§ **What to produce**:
Your response must be the entire set of entries, reproduced word for word.
⟨
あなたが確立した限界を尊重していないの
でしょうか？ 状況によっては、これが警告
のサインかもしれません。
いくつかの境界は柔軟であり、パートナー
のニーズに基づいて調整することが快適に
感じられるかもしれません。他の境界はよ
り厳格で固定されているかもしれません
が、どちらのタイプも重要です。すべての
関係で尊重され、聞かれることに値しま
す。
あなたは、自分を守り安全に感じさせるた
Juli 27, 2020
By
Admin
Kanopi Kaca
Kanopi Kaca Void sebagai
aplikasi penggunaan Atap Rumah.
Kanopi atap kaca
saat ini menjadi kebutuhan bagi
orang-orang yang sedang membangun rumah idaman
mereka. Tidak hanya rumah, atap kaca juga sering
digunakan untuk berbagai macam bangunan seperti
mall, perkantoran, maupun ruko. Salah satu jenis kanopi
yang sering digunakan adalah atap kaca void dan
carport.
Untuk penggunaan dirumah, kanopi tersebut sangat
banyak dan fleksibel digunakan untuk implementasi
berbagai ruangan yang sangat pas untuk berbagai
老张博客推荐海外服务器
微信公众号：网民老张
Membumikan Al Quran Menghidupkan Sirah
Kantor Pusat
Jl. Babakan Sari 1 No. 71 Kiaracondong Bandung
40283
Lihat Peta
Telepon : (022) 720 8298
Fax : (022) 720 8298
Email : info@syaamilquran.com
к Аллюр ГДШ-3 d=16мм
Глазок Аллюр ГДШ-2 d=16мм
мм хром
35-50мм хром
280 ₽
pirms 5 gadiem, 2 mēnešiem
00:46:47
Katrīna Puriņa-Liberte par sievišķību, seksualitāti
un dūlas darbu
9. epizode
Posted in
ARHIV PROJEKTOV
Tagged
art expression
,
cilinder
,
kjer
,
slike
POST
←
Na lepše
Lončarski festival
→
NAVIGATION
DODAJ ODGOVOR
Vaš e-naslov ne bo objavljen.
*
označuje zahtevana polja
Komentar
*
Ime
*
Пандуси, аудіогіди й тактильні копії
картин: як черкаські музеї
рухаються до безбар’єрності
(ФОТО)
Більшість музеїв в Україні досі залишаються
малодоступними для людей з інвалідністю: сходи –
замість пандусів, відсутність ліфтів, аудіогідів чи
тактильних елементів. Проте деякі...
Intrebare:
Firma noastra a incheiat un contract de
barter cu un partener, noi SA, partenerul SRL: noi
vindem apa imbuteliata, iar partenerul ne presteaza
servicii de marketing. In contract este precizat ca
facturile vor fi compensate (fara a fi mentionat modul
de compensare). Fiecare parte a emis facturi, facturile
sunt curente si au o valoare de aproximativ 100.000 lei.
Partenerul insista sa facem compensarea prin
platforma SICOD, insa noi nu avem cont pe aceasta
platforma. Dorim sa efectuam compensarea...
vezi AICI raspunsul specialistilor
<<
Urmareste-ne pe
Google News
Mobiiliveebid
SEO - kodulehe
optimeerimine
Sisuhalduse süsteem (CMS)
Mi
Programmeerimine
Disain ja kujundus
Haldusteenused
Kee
⟩
§ **Solution**:
あなたが確立した限界を尊重していないの
でしょうか？ 状況によっては、これが警告
のサインかもしれません。
いくつかの境界は柔軟であり、パートナー
のニーズに基づいて調整することが快適に
感じられるかもしれません。他の境界はよ
り厳格で固定されているかもしれません
が、どちらのタイプも重要です。すべての
関係で尊重され、聞かれることに値しま
す。
あなたは、自分を守り安全に感じさせるた
Juli 27, 2020
By
Admin
Kanopi Kaca
Kanopi Kaca Void sebagai
aplikasi penggunaan Atap Rumah.
Kanopi atap kaca
saat ini menjadi kebutuhan bagi
orang-orang yang sedang membangun rumah idaman
mereka. Tidak hanya rumah, atap kaca juga sering
digunakan untuk berbagai macam bangunan seperti
mall, perkantoran, maupun ruko. Salah satu jenis kanopi
yang sering digunakan adalah atap kaca void dan
carport.
Untuk penggunaan dirumah, kanopi tersebut sangat
banyak dan fleksibel digunakan untuk implementasi
berbagai ruangan yang sangat pas untuk berbagai
老张博客推荐海外服务器
微信公众号：网民老张
Membumikan Al Quran Menghidupkan Sirah
Kantor Pusat
Jl. Babakan Sari 1 No. 71 Kiaracondong Bandung
40283
Lihat Peta
Telepon : (022) 720 8298
Fax : (022) 720 8298
Email : info@syaamilquran.com
к Аллюр ГДШ-3 d=16мм
Глазок Аллюр ГДШ-2 d=16мм
мм хром
35-50мм хром
280 ₽
pirms 5 gadiem, 2 mēnešiem
00:46:47
Katrīna Puriņa-Liberte par sievišķību, seksualitāti
un dūlas darbu
9. epizode
Posted in
ARHIV PROJEKTOV
Tagged
art expression
,
cilinder
,
kjer
,
slike
POST
←
Na lepše
Lončarski festival
→
NAVIGATION
DODAJ ODGOVOR
Vaš e-naslov ne bo objavljen.
*
označuje zahtevana polja
Komentar
*
Ime
*
Пандуси, аудіогіди й тактильні копії
картин: як черкаські музеї
рухаються до безбар’єрності
(ФОТО)
Більшість музеїв в Україні досі залишаються
малодоступними для людей з інвалідністю: сходи –
замість пандусів, відсутність ліфтів, аудіогідів чи
тактильних елементів. Проте деякі...
Intrebare:
Firma noastra a incheiat un contract de
barter cu un partener, noi SA, partenerul SRL: noi
vindem apa imbuteliata, iar partenerul ne presteaza
servicii de marketing. In contract este precizat ca
facturile vor fi compensate (fara a fi mentionat modul
de compensare). Fiecare parte a emis facturi, facturile
sunt curente si au o valoare de aproximativ 100.000 lei.
Partenerul insista sa facem compensarea prin
platforma SICOD, insa noi nu avem cont pe aceasta
platforma. Dorim sa efectuam compensarea...
vezi AICI raspunsul specialistilor
<<
Urmareste-ne pe
Google News
Mobiiliveebid
SEO - kodulehe
optimeerimine
Sisuhalduse süsteem (CMS)
Mi
Programmeerimine
Disain ja kujundus
Haldusteenused
Kee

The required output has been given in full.